Posts Tagged ‘Experimental’

clang records – clang032

Christopher Nosnibor

Stan Brakhage was an experimental filmmaker who sometimes closely shot glass objects. A huge influence on Frasconi, who sometimes makes music with glass instruments. The album title is a play on words, in reference not only to his artistic forebear but also the cracked quartz crystal bowl which was used to make this 20-minute musical work.

Having previously given the instrument a rather too vigorous workout during a rehearsal, Frasconi decided to explore its absolute limits. As Frasconi himself observes, ‘Glass is fragile. Glass is easily broken. Most glass instruments ignore these fact and instead focus on the material’s delicate beauty’.
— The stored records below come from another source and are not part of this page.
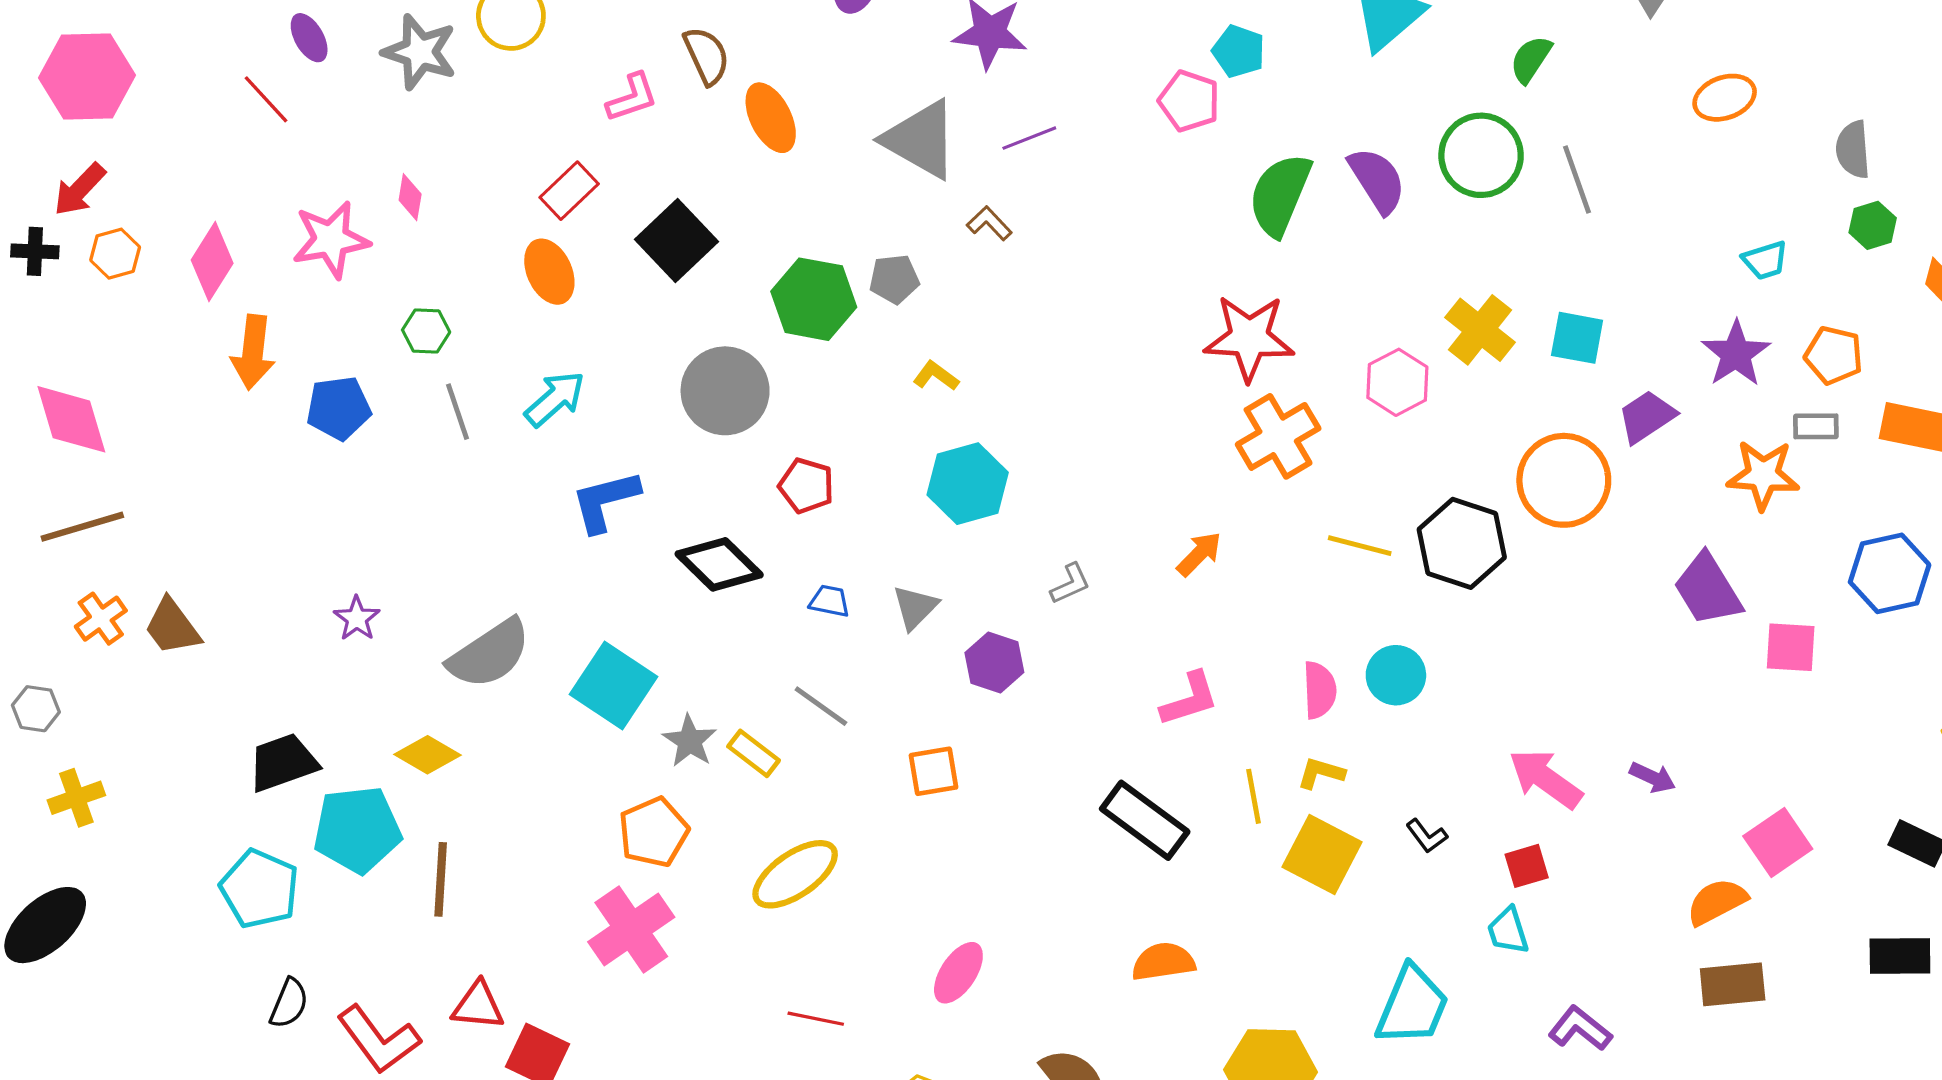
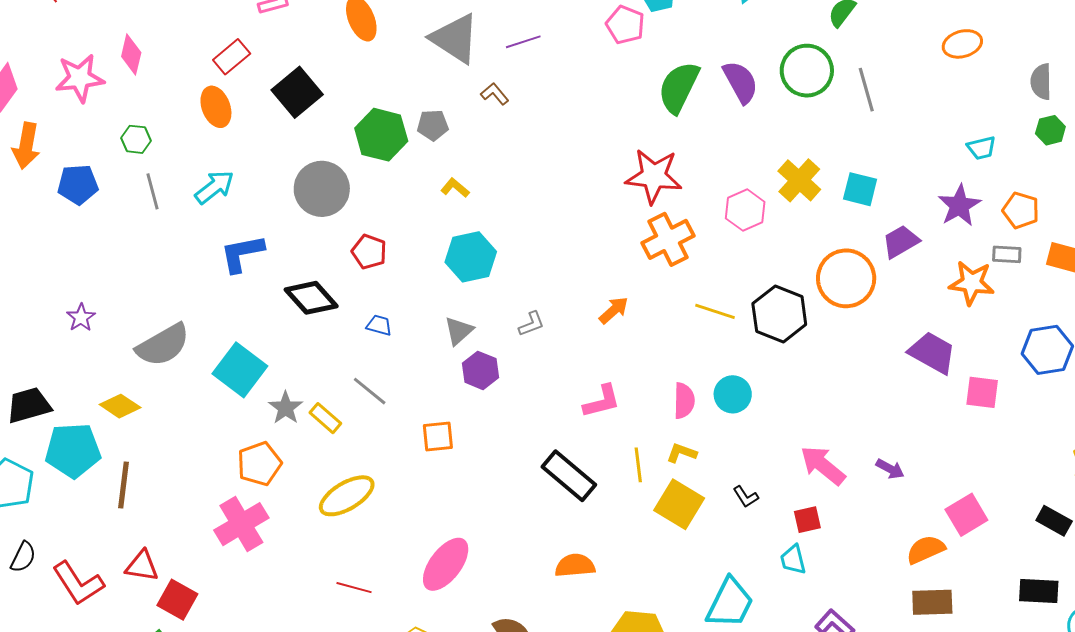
pink diamond: (410, 197) -> (131, 54), size x1.4
purple trapezoid: (1708, 589) -> (932, 353), turned 147
gray triangle: (915, 607) -> (459, 331), moved
pink ellipse: (958, 973) -> (446, 564), size x1.4

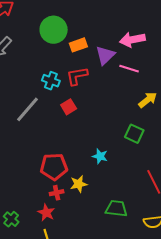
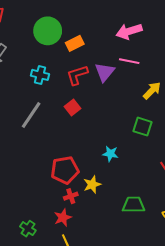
purple triangle: (105, 55) -> (105, 72), moved
cyan cross: (51, 81) -> (40, 75), moved
red star: (46, 213) -> (63, 218), turned 30

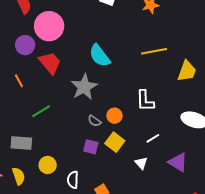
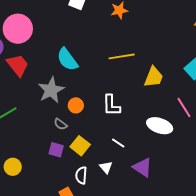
orange circle: (114, 116) -> (76, 105), moved
white line: (153, 138) -> (118, 143), turned 64
white semicircle: (73, 180) -> (81, 175), moved

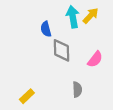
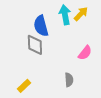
blue semicircle: (46, 29) -> (41, 26), size x1.5
gray diamond: (62, 50) -> (35, 45), moved

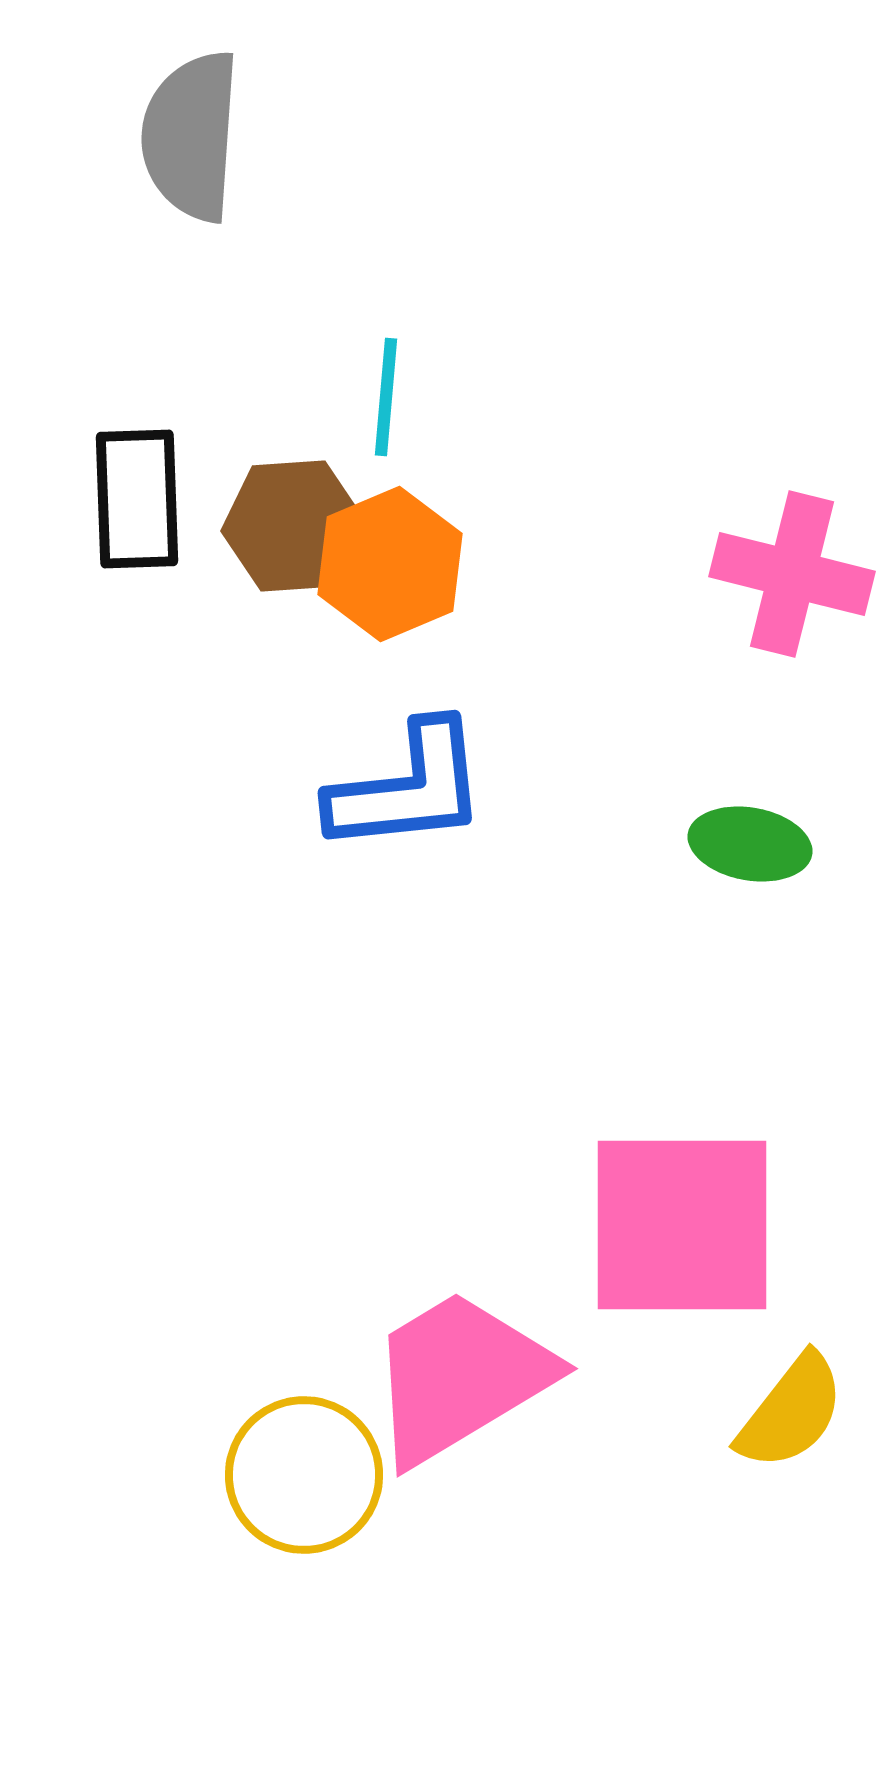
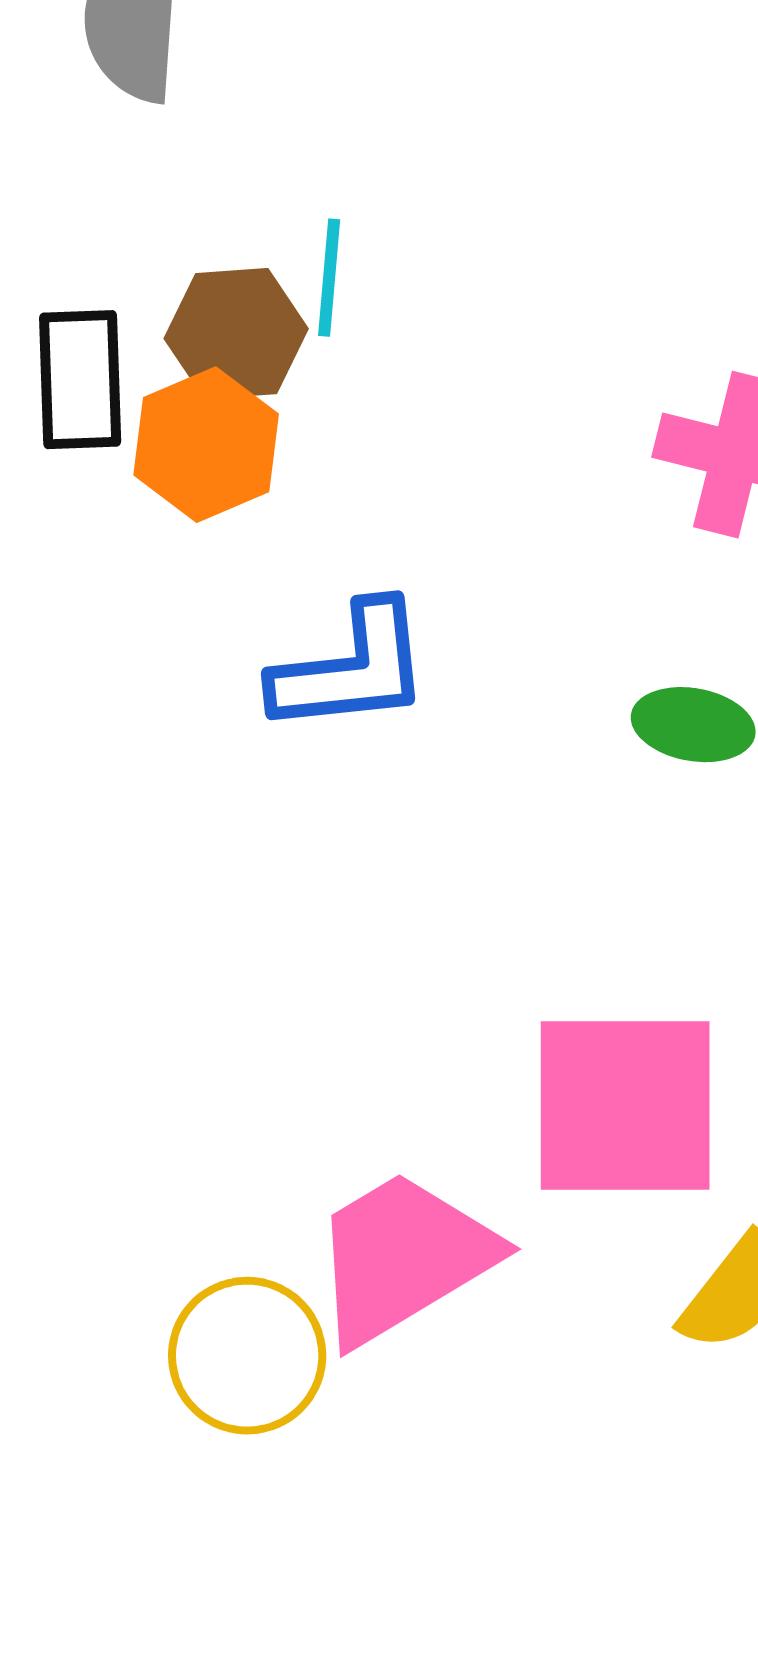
brown hexagon: (293, 526) -> (236, 334), moved
orange hexagon: (390, 564) -> (206, 445), moved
Standing Breakage captures the artist’s efforts to complete the job he unintentionally began when the instrument – pictured on the front cover – became fractured. Ironically, despite labouring at the fracture in order to bring about the bowl’s ultimate destruction, he failed to achieve the desired moment of breakage. As such, for all its fragility, the glass held firm against a sustained assault.

An awareness of the circumstances of the album’s creation is, in this instance, integral to its appreciation, first and foremost, because if you didn’t know it was made using only the sounds created with a glass bowl, you would never guess that it was made using only the sounds created with a glass bowl. Because it doesn’t sound like it was made using only the sounds created with a glass bowl. In fact, it doesn’t sound like anything organic, or even of this world.

Standing Breakage finds Frasconi create an intriguing blend of chimes, rings, swirls and twangs, scrapes and chatters. Heavy, bulbous bass tones resonate, twisting and spinning upwards. Percussive thumps and sounds like scraping violin strings all emerge from the single instrument under the musician’s interrogation. Clanging, gong-like sounds crash. Eerie sounds that defy any obvious description, and sound alien and other-worldly in their origin drift. Booming synth-like notes balloon outwards, expanding in the air.

Tension mounts and builds. You sit, teeth on edge, fists clenched. You’ve no idea what will come next. You will twist and squirm. You’ll conjure myriad images in response to the strange sounds. But never once will you think ‘this sounds like someone pissing about with a glass bowl with a crack in it.’

Miguel Frasconi

Miguel Frasconi’s Website

Gizeh Records – 12th February 2016

Christopher Nosnibor

Æmaeth is the project of Owen Pegg (A-Sun Amissa / Hundred Year Old Man), and he’s already scored a number of films. Independent flick The Roman is a silent work which to which ten segments of improvisational drone-based passages played on guitar and piano were composed by way of an accompaniment.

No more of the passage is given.